» **Stored data**:

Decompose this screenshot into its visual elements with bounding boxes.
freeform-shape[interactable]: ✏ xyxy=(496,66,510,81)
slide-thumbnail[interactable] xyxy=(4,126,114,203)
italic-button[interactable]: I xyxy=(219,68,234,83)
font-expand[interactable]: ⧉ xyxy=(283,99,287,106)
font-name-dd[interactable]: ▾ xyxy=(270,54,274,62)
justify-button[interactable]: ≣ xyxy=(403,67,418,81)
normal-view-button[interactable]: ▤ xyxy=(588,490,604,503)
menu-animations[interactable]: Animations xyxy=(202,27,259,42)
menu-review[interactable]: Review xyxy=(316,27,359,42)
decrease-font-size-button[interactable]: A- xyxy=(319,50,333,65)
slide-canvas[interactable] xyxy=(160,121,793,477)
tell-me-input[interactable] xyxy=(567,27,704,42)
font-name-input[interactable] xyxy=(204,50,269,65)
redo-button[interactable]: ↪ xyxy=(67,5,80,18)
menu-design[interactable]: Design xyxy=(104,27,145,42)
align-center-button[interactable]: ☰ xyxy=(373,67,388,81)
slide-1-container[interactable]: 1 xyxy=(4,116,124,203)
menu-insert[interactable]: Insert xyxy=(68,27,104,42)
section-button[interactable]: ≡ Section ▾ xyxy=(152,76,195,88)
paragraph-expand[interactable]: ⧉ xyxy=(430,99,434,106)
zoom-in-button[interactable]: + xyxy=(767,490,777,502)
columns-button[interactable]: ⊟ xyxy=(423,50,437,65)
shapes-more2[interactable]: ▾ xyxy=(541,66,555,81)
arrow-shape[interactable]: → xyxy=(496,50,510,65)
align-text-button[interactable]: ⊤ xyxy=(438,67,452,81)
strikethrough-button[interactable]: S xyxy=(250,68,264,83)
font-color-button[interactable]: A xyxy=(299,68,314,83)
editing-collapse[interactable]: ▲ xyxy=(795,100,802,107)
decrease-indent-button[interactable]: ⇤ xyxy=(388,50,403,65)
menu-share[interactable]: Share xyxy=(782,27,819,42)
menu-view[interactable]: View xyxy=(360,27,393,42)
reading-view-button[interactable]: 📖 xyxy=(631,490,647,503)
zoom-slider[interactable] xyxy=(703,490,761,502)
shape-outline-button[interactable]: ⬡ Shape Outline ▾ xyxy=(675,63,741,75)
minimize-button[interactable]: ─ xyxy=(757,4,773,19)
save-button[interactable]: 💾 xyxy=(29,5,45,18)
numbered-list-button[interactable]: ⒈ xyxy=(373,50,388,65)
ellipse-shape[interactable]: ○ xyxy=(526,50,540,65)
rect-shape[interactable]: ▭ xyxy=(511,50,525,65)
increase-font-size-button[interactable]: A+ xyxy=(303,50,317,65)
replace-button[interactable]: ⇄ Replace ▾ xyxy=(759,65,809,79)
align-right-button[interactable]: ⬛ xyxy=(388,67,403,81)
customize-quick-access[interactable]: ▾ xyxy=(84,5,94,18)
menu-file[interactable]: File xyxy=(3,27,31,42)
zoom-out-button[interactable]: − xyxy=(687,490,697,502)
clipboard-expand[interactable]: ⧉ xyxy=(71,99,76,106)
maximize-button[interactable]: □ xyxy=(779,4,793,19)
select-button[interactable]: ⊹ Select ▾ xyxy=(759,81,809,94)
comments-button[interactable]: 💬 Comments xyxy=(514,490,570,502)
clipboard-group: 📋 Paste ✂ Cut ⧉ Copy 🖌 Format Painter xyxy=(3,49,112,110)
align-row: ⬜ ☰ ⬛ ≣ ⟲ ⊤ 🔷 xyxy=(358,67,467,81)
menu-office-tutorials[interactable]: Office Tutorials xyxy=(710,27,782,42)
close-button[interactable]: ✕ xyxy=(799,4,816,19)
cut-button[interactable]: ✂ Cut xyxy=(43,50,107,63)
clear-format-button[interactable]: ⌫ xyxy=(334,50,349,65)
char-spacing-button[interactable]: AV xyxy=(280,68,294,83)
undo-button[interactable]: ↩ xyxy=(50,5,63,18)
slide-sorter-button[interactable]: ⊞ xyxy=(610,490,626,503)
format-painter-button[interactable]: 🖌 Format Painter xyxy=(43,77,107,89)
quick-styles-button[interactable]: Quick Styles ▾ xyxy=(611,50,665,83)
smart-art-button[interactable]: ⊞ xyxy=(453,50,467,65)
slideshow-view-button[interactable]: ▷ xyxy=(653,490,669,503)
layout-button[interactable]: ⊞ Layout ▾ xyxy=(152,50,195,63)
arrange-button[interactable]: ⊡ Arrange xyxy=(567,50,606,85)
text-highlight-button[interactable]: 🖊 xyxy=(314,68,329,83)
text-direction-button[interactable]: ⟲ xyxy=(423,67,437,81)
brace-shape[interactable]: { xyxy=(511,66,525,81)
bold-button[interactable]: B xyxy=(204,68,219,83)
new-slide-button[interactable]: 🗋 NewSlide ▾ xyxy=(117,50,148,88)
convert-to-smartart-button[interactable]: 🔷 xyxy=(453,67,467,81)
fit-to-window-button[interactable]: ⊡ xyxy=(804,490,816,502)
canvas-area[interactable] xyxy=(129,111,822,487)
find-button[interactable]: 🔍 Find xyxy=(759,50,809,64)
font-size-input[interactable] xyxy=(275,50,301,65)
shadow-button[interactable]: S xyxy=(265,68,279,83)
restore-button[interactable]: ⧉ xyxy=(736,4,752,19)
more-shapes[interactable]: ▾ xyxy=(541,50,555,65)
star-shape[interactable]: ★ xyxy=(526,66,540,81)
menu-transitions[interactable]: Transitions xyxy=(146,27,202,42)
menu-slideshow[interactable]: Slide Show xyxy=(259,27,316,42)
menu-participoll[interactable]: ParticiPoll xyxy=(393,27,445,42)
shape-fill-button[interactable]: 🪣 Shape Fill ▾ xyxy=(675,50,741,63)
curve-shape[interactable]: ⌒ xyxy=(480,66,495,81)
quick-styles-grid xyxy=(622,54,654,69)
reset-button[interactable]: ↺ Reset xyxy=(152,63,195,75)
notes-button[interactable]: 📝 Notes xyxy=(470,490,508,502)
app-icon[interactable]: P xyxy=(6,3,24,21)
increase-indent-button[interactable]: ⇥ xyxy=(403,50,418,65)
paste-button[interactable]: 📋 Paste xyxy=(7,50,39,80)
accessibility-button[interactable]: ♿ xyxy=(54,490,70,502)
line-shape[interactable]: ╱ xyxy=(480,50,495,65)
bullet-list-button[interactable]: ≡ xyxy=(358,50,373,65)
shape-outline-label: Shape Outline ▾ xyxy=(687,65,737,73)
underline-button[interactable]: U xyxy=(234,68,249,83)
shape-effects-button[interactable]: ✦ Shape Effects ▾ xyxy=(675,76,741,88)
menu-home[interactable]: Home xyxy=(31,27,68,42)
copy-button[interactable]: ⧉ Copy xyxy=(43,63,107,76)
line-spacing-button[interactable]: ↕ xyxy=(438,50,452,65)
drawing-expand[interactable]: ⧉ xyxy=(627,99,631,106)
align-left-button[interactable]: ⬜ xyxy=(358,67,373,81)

» **Task instructions**: The task calls for each record to be returned verbatim.

» **Exercise output**:
Decompose this screenshot into its visual elements with bounding boxes.
freeform-shape[interactable]: ✏ xyxy=(496,66,510,81)
slide-thumbnail[interactable] xyxy=(4,126,114,203)
italic-button[interactable]: I xyxy=(219,68,234,83)
font-expand[interactable]: ⧉ xyxy=(283,99,287,106)
font-name-dd[interactable]: ▾ xyxy=(270,54,274,62)
justify-button[interactable]: ≣ xyxy=(403,67,418,81)
normal-view-button[interactable]: ▤ xyxy=(588,490,604,503)
menu-animations[interactable]: Animations xyxy=(202,27,259,42)
menu-review[interactable]: Review xyxy=(316,27,359,42)
decrease-font-size-button[interactable]: A- xyxy=(319,50,333,65)
slide-canvas[interactable] xyxy=(160,121,793,477)
tell-me-input[interactable] xyxy=(567,27,704,42)
font-name-input[interactable] xyxy=(204,50,269,65)
redo-button[interactable]: ↪ xyxy=(67,5,80,18)
menu-design[interactable]: Design xyxy=(104,27,145,42)
align-center-button[interactable]: ☰ xyxy=(373,67,388,81)
slide-1-container[interactable]: 1 xyxy=(4,116,124,203)
menu-insert[interactable]: Insert xyxy=(68,27,104,42)
section-button[interactable]: ≡ Section ▾ xyxy=(152,76,195,88)
paragraph-expand[interactable]: ⧉ xyxy=(430,99,434,106)
zoom-in-button[interactable]: + xyxy=(767,490,777,502)
columns-button[interactable]: ⊟ xyxy=(423,50,437,65)
shapes-more2[interactable]: ▾ xyxy=(541,66,555,81)
arrow-shape[interactable]: → xyxy=(496,50,510,65)
align-text-button[interactable]: ⊤ xyxy=(438,67,452,81)
strikethrough-button[interactable]: S xyxy=(250,68,264,83)
font-color-button[interactable]: A xyxy=(299,68,314,83)
editing-collapse[interactable]: ▲ xyxy=(795,100,802,107)
decrease-indent-button[interactable]: ⇤ xyxy=(388,50,403,65)
menu-share[interactable]: Share xyxy=(782,27,819,42)
menu-view[interactable]: View xyxy=(360,27,393,42)
reading-view-button[interactable]: 📖 xyxy=(631,490,647,503)
zoom-slider[interactable] xyxy=(703,490,761,502)
shape-outline-button[interactable]: ⬡ Shape Outline ▾ xyxy=(675,63,741,75)
minimize-button[interactable]: ─ xyxy=(757,4,773,19)
save-button[interactable]: 💾 xyxy=(29,5,45,18)
numbered-list-button[interactable]: ⒈ xyxy=(373,50,388,65)
ellipse-shape[interactable]: ○ xyxy=(526,50,540,65)
rect-shape[interactable]: ▭ xyxy=(511,50,525,65)
increase-font-size-button[interactable]: A+ xyxy=(303,50,317,65)
replace-button[interactable]: ⇄ Replace ▾ xyxy=(759,65,809,79)
align-right-button[interactable]: ⬛ xyxy=(388,67,403,81)
customize-quick-access[interactable]: ▾ xyxy=(84,5,94,18)
menu-file[interactable]: File xyxy=(3,27,31,42)
zoom-out-button[interactable]: − xyxy=(687,490,697,502)
clipboard-expand[interactable]: ⧉ xyxy=(71,99,76,106)
maximize-button[interactable]: □ xyxy=(779,4,793,19)
select-button[interactable]: ⊹ Select ▾ xyxy=(759,81,809,94)
comments-button[interactable]: 💬 Comments xyxy=(514,490,570,502)
clipboard-group: 📋 Paste ✂ Cut ⧉ Copy 🖌 Format Painter xyxy=(3,49,112,110)
align-row: ⬜ ☰ ⬛ ≣ ⟲ ⊤ 🔷 xyxy=(358,67,467,81)
menu-office-tutorials[interactable]: Office Tutorials xyxy=(710,27,782,42)
close-button[interactable]: ✕ xyxy=(799,4,816,19)
cut-button[interactable]: ✂ Cut xyxy=(43,50,107,63)
clear-format-button[interactable]: ⌫ xyxy=(334,50,349,65)
char-spacing-button[interactable]: AV xyxy=(280,68,294,83)
undo-button[interactable]: ↩ xyxy=(50,5,63,18)
slide-sorter-button[interactable]: ⊞ xyxy=(610,490,626,503)
format-painter-button[interactable]: 🖌 Format Painter xyxy=(43,77,107,89)
quick-styles-button[interactable]: Quick Styles ▾ xyxy=(611,50,665,83)
smart-art-button[interactable]: ⊞ xyxy=(453,50,467,65)
slideshow-view-button[interactable]: ▷ xyxy=(653,490,669,503)
layout-button[interactable]: ⊞ Layout ▾ xyxy=(152,50,195,63)
arrange-button[interactable]: ⊡ Arrange xyxy=(567,50,606,85)
text-highlight-button[interactable]: 🖊 xyxy=(314,68,329,83)
text-direction-button[interactable]: ⟲ xyxy=(423,67,437,81)
brace-shape[interactable]: { xyxy=(511,66,525,81)
bold-button[interactable]: B xyxy=(204,68,219,83)
new-slide-button[interactable]: 🗋 NewSlide ▾ xyxy=(117,50,148,88)
convert-to-smartart-button[interactable]: 🔷 xyxy=(453,67,467,81)
fit-to-window-button[interactable]: ⊡ xyxy=(804,490,816,502)
canvas-area[interactable] xyxy=(129,111,822,487)
find-button[interactable]: 🔍 Find xyxy=(759,50,809,64)
font-size-input[interactable] xyxy=(275,50,301,65)
shadow-button[interactable]: S xyxy=(265,68,279,83)
restore-button[interactable]: ⧉ xyxy=(736,4,752,19)
more-shapes[interactable]: ▾ xyxy=(541,50,555,65)
star-shape[interactable]: ★ xyxy=(526,66,540,81)
menu-transitions[interactable]: Transitions xyxy=(146,27,202,42)
menu-slideshow[interactable]: Slide Show xyxy=(259,27,316,42)
menu-participoll[interactable]: ParticiPoll xyxy=(393,27,445,42)
shape-fill-button[interactable]: 🪣 Shape Fill ▾ xyxy=(675,50,741,63)
curve-shape[interactable]: ⌒ xyxy=(480,66,495,81)
quick-styles-grid xyxy=(622,54,654,69)
reset-button[interactable]: ↺ Reset xyxy=(152,63,195,75)
notes-button[interactable]: 📝 Notes xyxy=(470,490,508,502)
app-icon[interactable]: P xyxy=(6,3,24,21)
increase-indent-button[interactable]: ⇥ xyxy=(403,50,418,65)
paste-button[interactable]: 📋 Paste xyxy=(7,50,39,80)
accessibility-button[interactable]: ♿ xyxy=(54,490,70,502)
line-shape[interactable]: ╱ xyxy=(480,50,495,65)
bullet-list-button[interactable]: ≡ xyxy=(358,50,373,65)
shape-outline-label: Shape Outline ▾ xyxy=(687,65,737,73)
underline-button[interactable]: U xyxy=(234,68,249,83)
shape-effects-button[interactable]: ✦ Shape Effects ▾ xyxy=(675,76,741,88)
menu-home[interactable]: Home xyxy=(31,27,68,42)
copy-button[interactable]: ⧉ Copy xyxy=(43,63,107,76)
line-spacing-button[interactable]: ↕ xyxy=(438,50,452,65)
drawing-expand[interactable]: ⧉ xyxy=(627,99,631,106)
align-left-button[interactable]: ⬜ xyxy=(358,67,373,81)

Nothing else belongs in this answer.